So can you reference a Buddhist text that clearly describes a cause for ignorance?
The entirety of the Buddhist canon couldn't be clearer on the point of dependent origination, which is one of the few non-negotiable doctrines that define orthodox Buddhadharma. But the most comprehensive treatment is probably Nagarjuna's
Mulamadhyamakakarika, which is also relevant to the discussion at large. I don't need to point to a cause for ignorance; the burden would be on you to explain how ignorance could be the only phenomenon in existence that somehow stands outside Buddhist phenomenology by being unconditioned (and therefore eternal and not subject to cessation). All scriptures are written with this assumption in mind. You do see some references to "beginningless ignorance" (I just saw one in the
Sutra of Queen Shrimala of the Lion's Roar), but that's not literally saying that ignorance is unconditioned, which would constitute a heresy, but that it's a problem that goes back to the very beginnings of human existence—i.e. not something that just popped up one day.
So can you give some specific examples from Buddhist texts where the straightforward meaning of birth and death doesn't make sense?
I'd say none of them do, given that there is nothing that experiences birth or death. But if I have the chance to do some extra-curricular research on it and dig up some of the specific things I'm halfway remembering, I'll get back to you.
By the way, putting an end to birth simply means that a Buddha will not be subject to future births.
Doesn't work in the context, which is about what the Buddha has come to do for the world, not for himself. Though I suppose it depends on what one understands by "not subject to future births." That's not something that makes a great deal of sense if taken literally either.
I assume you're familiar with the way that birth, ageing and death are described in SN12.2? I don't see how those descriptions could be viewed as metaphorical:
http://www.accesstoinsight.org/tipitaka/sn/sn12/sn12.002.than.html
I still don't see a coherent basis for your assumption that birth and death are intended metaphorically in the Buddhist texts, it seems more like wishful thinking.
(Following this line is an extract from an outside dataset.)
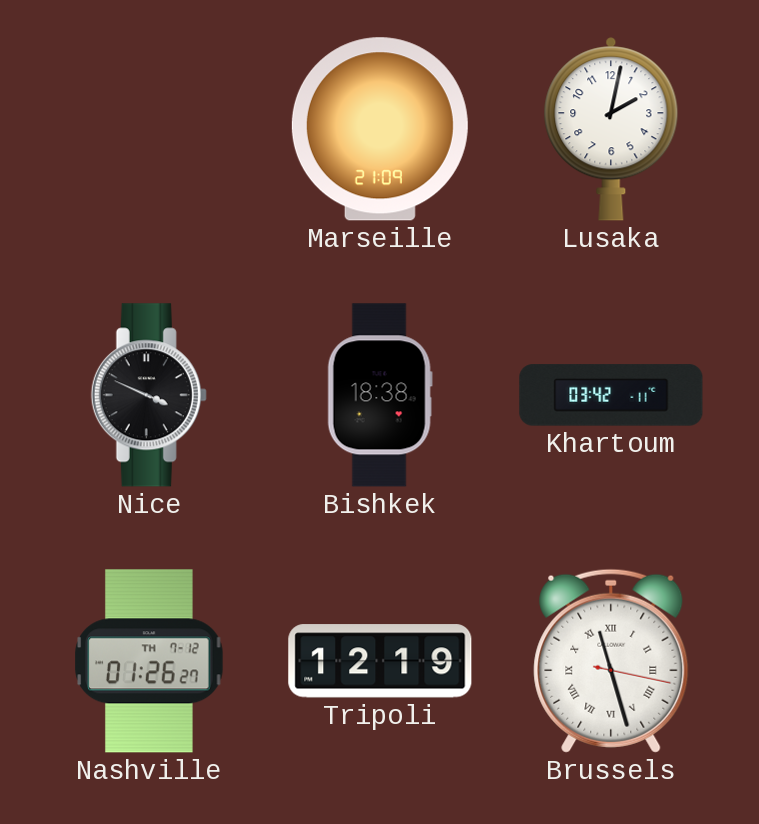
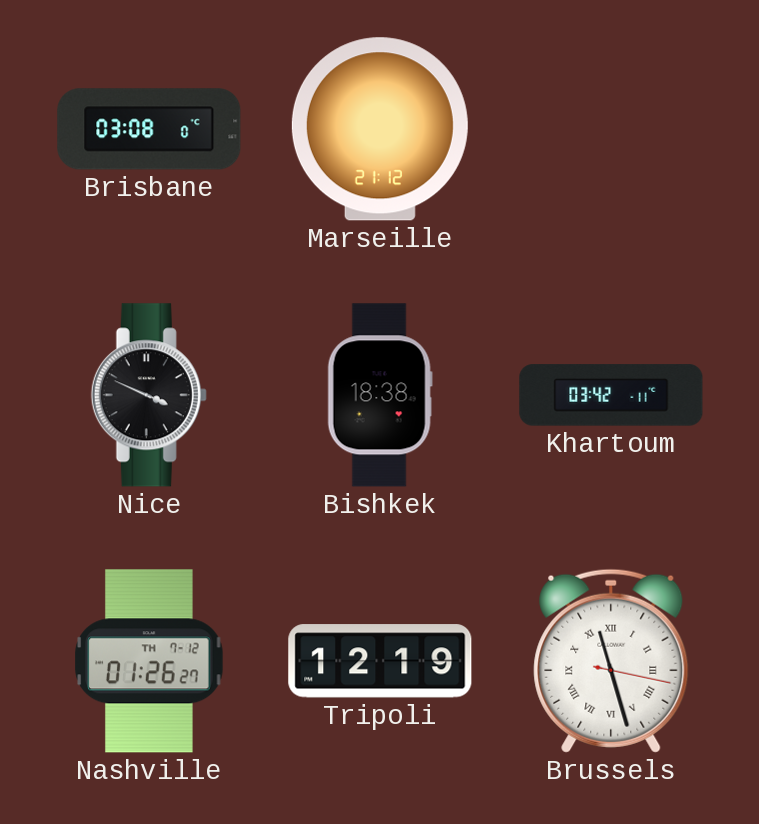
Brisbane: none -> 03:08
Marseille: 21:09 -> 21:12
Lusaka: 2:02 -> none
There
are plenty of similes in the suttas, but they are clearly labelled as such.
Apart from the fact that everything is functionally a metaphor in Buddhist thought, since concepts are merely mental models and not reflective of reality-as-such? I'll grant that "metaphor" may not be the sharpest term—perhaps "conceptual constructs." Anyway, that sutra is good and clear, for whatever value of "clear" can rightly be applied to Buddhist sutras. However, it seems to be clear to me in a different way than it is to you.
So, birth, aging, and death arise because of ignorance. What does that mean? Do cells literally divide, deteriorate, and cease functioning because people don't understand the nature of things? No, that's a stubbornly literalist interpretation that just doesn't make sense. Cells divide, deteriorate, and cease functioning because they are conditioned phenomena, and that's what conditioned phenomena do. What is
not inevitable is the arising of a concept of self-identity, whose self-referentiality labels those things as "birth," "aging," and "death"—i.e. as things that occur to the imagined self. What the sutra is trying to communicate is not literal physical realities but
conceptual ones, which is what Buddhist scriptures do. Birth, aging, and death are concepts that arise because of ignorance, namely the failure to understand that there is no persistent entity to which those things happen. Why say "birth" and not "the concept of birth"? Because in Buddhist thought the first has no reality, so the second would be redundant.
In other words, the sutra is functioning on a level that is considerably more profound than what you seem to be getting from it.
And this is the "simple" version of the birth-and-death business, not even bringing in its development at the hands of the Yogacarins, who probably worked on it more thoroughly than anyone. I guess we could bring Vasubandhu in here and see what he has to say.